The college has only really taken advocacy seriously since its last president thrust it upon a traditional board and less than competent long term executive by spending nearly all his time on advocacy and actually having an impact and influence in Canberra. Dr Harry Nespolon was often quoted saying that given the state of the sector advocacy was now his entire focus because if advocacy continued to be so ineffective there would be no GP sector left to left to train, govern and educate.

Dr Nespolon ironically may have even created false hope among college apparatchiks that Canberra could be tamed eventually by the RACGP one day as it currently is set up. But he only managed his success through weight of experience, business acumen, commitment, and sheer unadulterated stubborness. You don’t get three or four Dr Nespolons in a lifetime let alone in three RACGP elections in a row. And that’s what you would need under the current RACGP structure to eventually crack Canberra in the manner that is required here.

If the RACGP is going to rake over the coals of this mess and look for someone to blame they had better start looking at their set own up. And by that we don’t mean whether their presidents are good enough or not.
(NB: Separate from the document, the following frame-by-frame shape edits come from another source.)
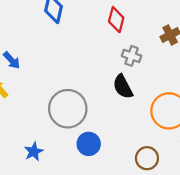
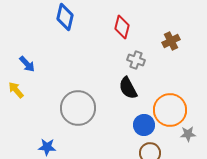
blue circle: (89, 144) -> (144, 125), moved
blue star: (34, 152) -> (47, 147), turned 30

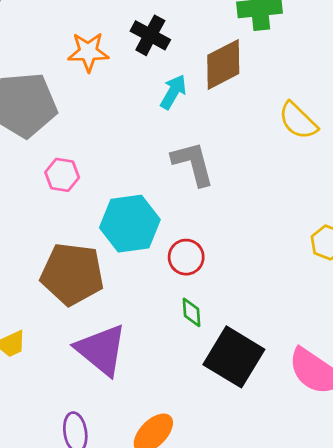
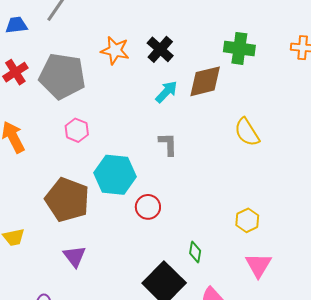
gray L-shape: (193, 164) -> (168, 144), size x0.7
green diamond: (191, 312) -> (195, 252), moved
purple triangle: (101, 350) -> (75, 256), size x0.6

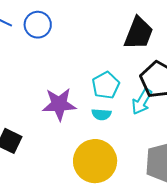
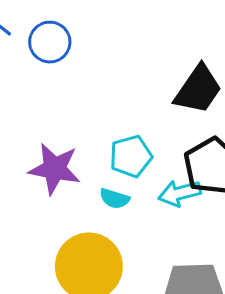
cyan arrow: (142, 102) -> (180, 193), turned 32

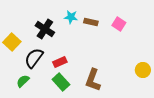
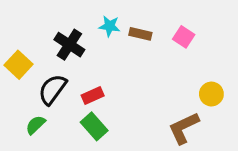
yellow circle: (143, 70) -> (211, 94), moved
brown L-shape: (93, 80) -> (184, 128), moved, turned 45

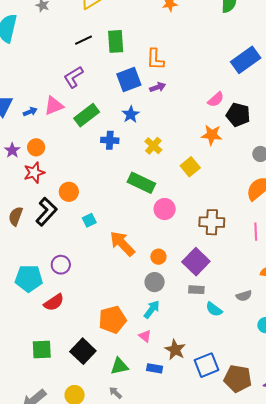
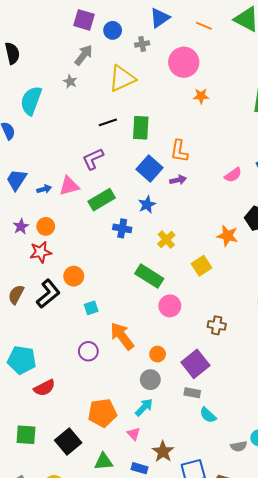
blue square: (129, 79) -> (149, 168), turned -35
pink semicircle: (216, 99) -> (233, 175), moved
brown cross: (212, 222) -> (217, 325), size x0.7
purple circle: (61, 265) -> (88, 351), moved
gray semicircle: (244, 296) -> (239, 446), moved

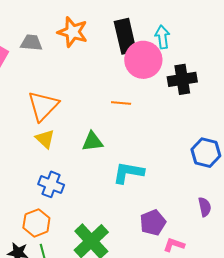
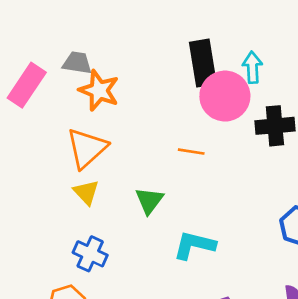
orange star: (73, 32) -> (99, 90), moved
green triangle: (92, 142) -> (149, 201), turned -50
Presidents are set up to fail now in the current RACGP structure, if the RACGP is really wanting to conduct effective advocacy.

The college either needs to bite the bullet and review its structure, mandate and constitution – and reorganise substantively for advocacy – or get out of the advocacy game and stick to its traditional knitting of governance, training, research and education, which they have done reasonably well over the years

Mind you, many members might think that the return on their membership investment is substantively denuded if advocacy entirely disappears from goals of the college.

Dr Irwin might be shooting at stars with his new organisation and seem a bit young and naive. But he also might have the right idea. If his push does nothing else it might awaken the college to think a bit more carefully about how they get advocacy right.

(NOTE: this article originally had the first consult at $65 which was an error . You can achieve that level but only if you co-bill another consultation at the same time you are billing the vaccination. Apologies for any confusion).